# Getting my bazooka rebuilt



## Mudder on loverslane (Jun 28, 2011)

Hi All, this question is kinda a Ontario, Canada based one, but lets hear from everyone I need to get 2 of my bazooka's rebuilt and now that Lou's in Woodbridge has closed, who do you use?? 2Buck have you used Brian at Interiors in London?


----------



## gazman (Apr 29, 2011)

Why not have a go at it yourself? Just check out Columbias videos get the parts and go for it.


----------



## P.A. ROCKER (Jul 15, 2011)

I gotta agree with gazzy. I'm done sending my tapers to the shop. I did a massive rebuild of a half rotten puss-case and it turned out great. Just did some work to a Columbia I have and now the Tape Tech is due for some washers and bushings.


----------



## 2buckcanuck (Jul 9, 2010)

Mudder on loverslane said:


> Hi All, this question is kinda a Ontario, Canada based one, but lets hear from everyone I need to get 2 of my bazooka's rebuilt and now that Lou's in Woodbridge has closed, who do you use?? 2Buck have you used Brian at Interiors in London?


Yes I use Brian at Winroc

But I'm also one of those type of guys that wont even change my own oil on my car, or any other mechanical work, I suck at it. Hell, I'm so lazy, I will even drop my zook off to him to repair, if the cable breaks, and that's a easy repair

If your looking to just tune your zook up, and your the mechanical type, then like the other guys on this site, I would recommend doing it yourself. To be honest, if it's just a basic tune up on the zook (replacing parts) Brian just gets his daughter to do it. But if there is something majorly wrong with your zook, where it don't work or something, Then he takes over.
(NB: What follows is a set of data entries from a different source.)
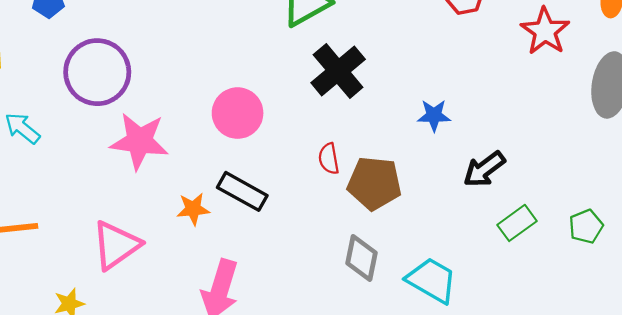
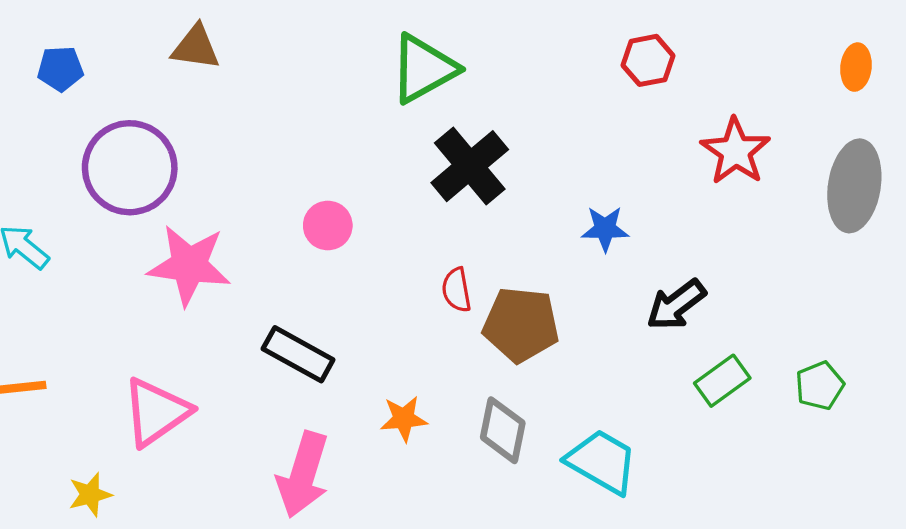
red star: (545, 31) -> (736, 151), moved
pink circle: (238, 113) -> (328, 226), size x0.7
black rectangle: (242, 191) -> (298, 354), moved
orange star: (193, 209) -> (404, 419), moved

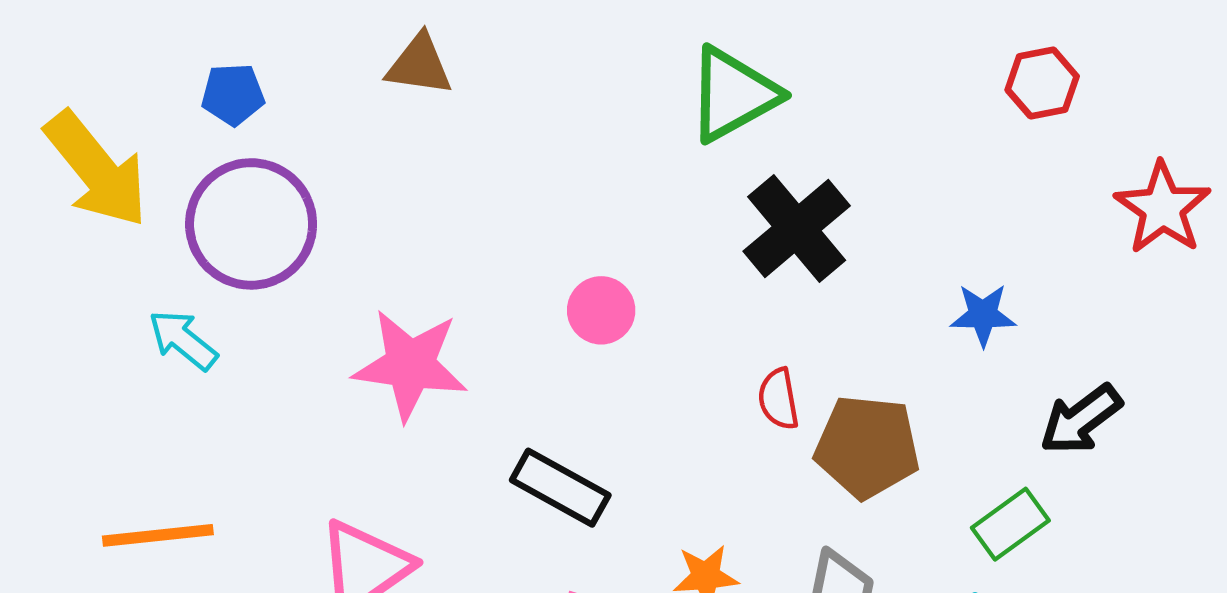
purple circle: (130, 168) -> (251, 224), moved
green rectangle: (722, 381) -> (1010, 524), moved

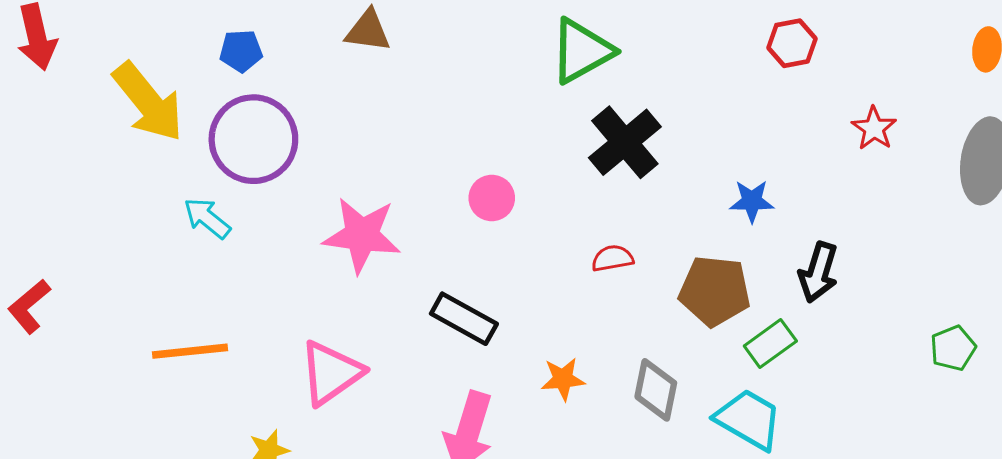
red star: (1163, 208) -> (874, 128), size x0.7
red semicircle: (778, 399) -> (612, 258), turned 90
black arrow: (1081, 419) -> (818, 272), turned -36
brown pentagon: (867, 447) -> (715, 291), moved

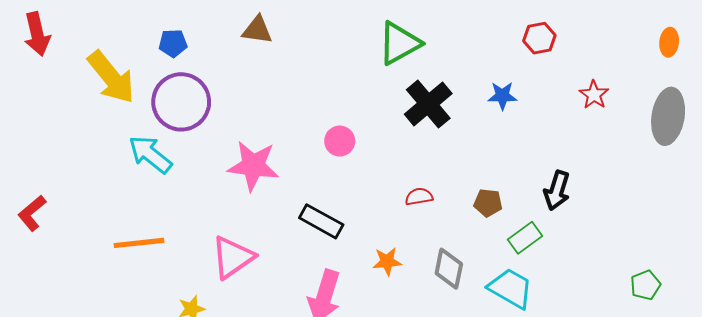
blue star: (752, 201) -> (502, 96), moved
cyan arrow: (207, 218) -> (150, 154), size x1.4
red semicircle: (612, 258) -> (419, 197), moved
brown pentagon: (715, 291) -> (488, 203), size x0.6
green pentagon: (953, 348) -> (645, 285), moved

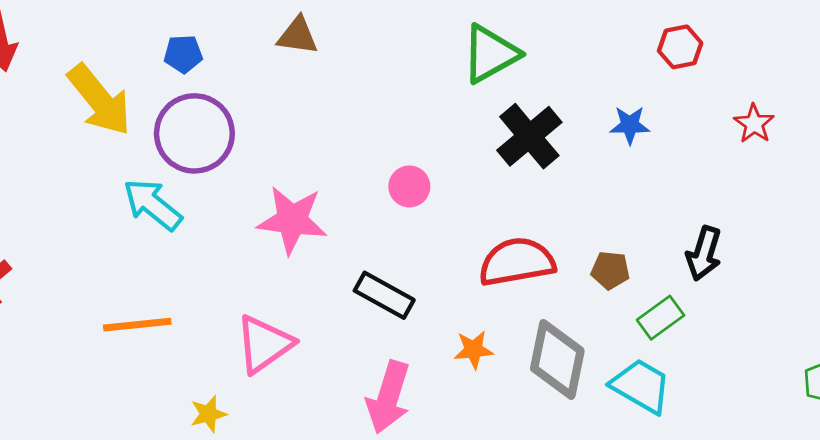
red semicircle: (419, 197) -> (517, 262), size x2.0
gray diamond: (449, 269) -> (557, 360), size x1.4

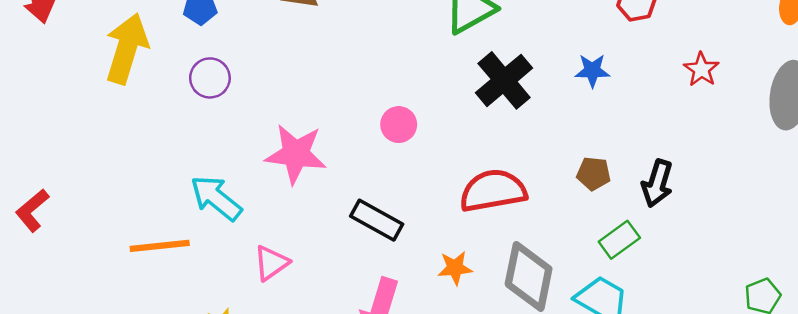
yellow arrow: (100, 100) -> (127, 49), turned -124
purple circle: (194, 133) -> (210, 78), size x0.6
cyan arrow: (153, 205) -> (216, 198), moved
brown pentagon: (610, 270) -> (594, 174), moved
pink triangle: (264, 344) -> (271, 263), size x0.7

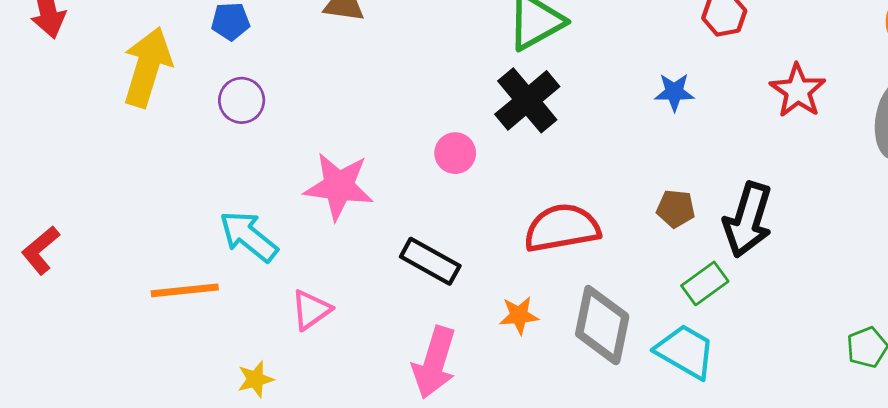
red star: (701, 69) -> (798, 91), size x1.4
black cross: (504, 80) -> (527, 100), moved
black arrow: (657, 183) -> (748, 220), size x1.4

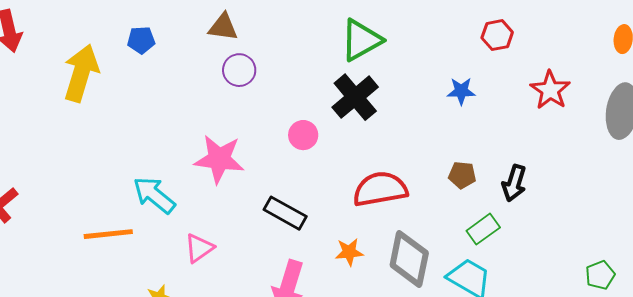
purple circle: (242, 100) -> (239, 70), moved
black arrow: (748, 220) -> (514, 183), size x0.7

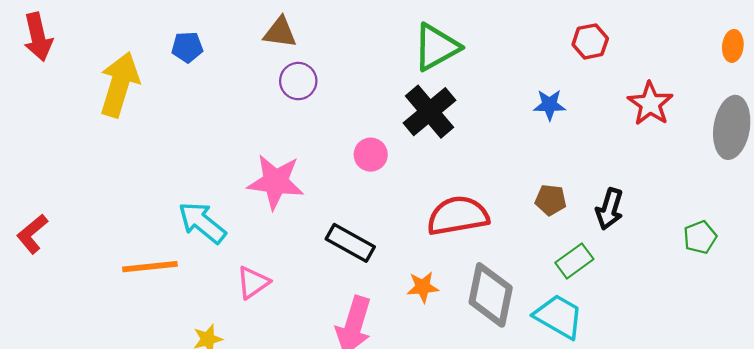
green pentagon: (600, 275) -> (700, 237), moved

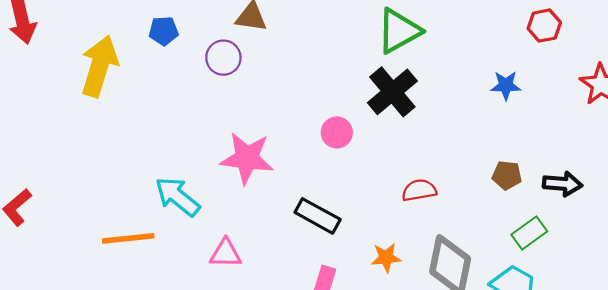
purple circle: (298, 81) -> (223, 58), moved
black arrow: (609, 209) -> (562, 184), turned -102
red semicircle: (458, 216) -> (419, 190), size x0.6
pink triangle: (253, 282) -> (226, 253), turned 36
Only other thing I can tell you is,, I have sat in his shop at his house drinking his brown pop, watching him work on tools. He gets tools sent to him from all over the place to work on. If he gets too swamped with orders, his daughter does the zooks, b/c in his words their straight foreword to do. Well the angle head and box re-builds need more attention to detail and finesse done to them. So he always does them...... 
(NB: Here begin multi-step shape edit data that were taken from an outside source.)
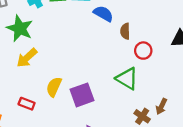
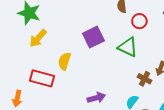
purple square: (82, 95) -> (93, 37), moved
red rectangle: (27, 104) -> (42, 78), size x1.6

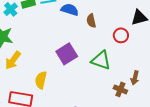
red circle: (139, 21) -> (121, 35), moved

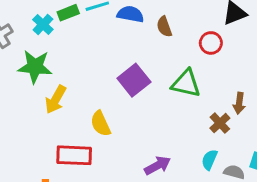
yellow semicircle: (41, 80) -> (101, 124), turned -30
brown cross: (120, 89) -> (220, 123), turned 32

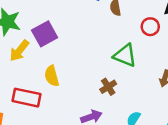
purple square: (134, 80) -> (45, 34), moved
brown cross: (220, 123) -> (108, 87), moved

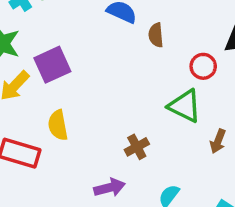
green triangle: (125, 55) -> (185, 106), moved

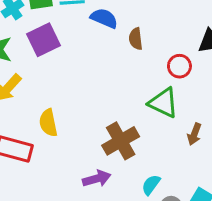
purple square: (52, 65) -> (44, 40), moved
brown cross: (137, 147) -> (121, 141), size x1.6

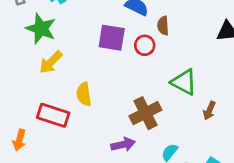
purple square: (44, 40) -> (112, 38), moved, turned 32
red circle: (179, 66) -> (145, 45), moved

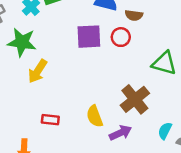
brown semicircle: (163, 26) -> (134, 15), turned -66
yellow semicircle: (84, 94) -> (95, 116), moved
red rectangle: (53, 115) -> (50, 120), size x0.6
So if your like me, and suck at fixing things, then Brian's your man:thumbup:, but if your good at mechanical stuff, then you can order the parts from him............. heres his email [email protected]


----------



## Philma Crevices (Jan 28, 2012)

Went into Ames the other day to price a few parts thinking I could come out with a good deal.... unfugging believalbe what they wanted to charge. Ill post some comparable prices when I get home later


----------



## Philma Crevices (Jan 28, 2012)

Ok so I picked up a DM zook that's missing a few parts but besides that is clean and almost new like condition. Went into Ames to see if I could get a hook up through them (after pricing from Allwall), cause all the parts needed are interchangeable :whistling2:

Ames Price Allwall
Pushrod 72.59  51.31
Entire Piston Cup Asmbly 196.99 About $40 for Columbia parts
Entire Cover Plate Asmbly 235.85 Close to 120

I looked at the clerk and had to laugh and gtf out of there. That's close to half the price of a new gun


----------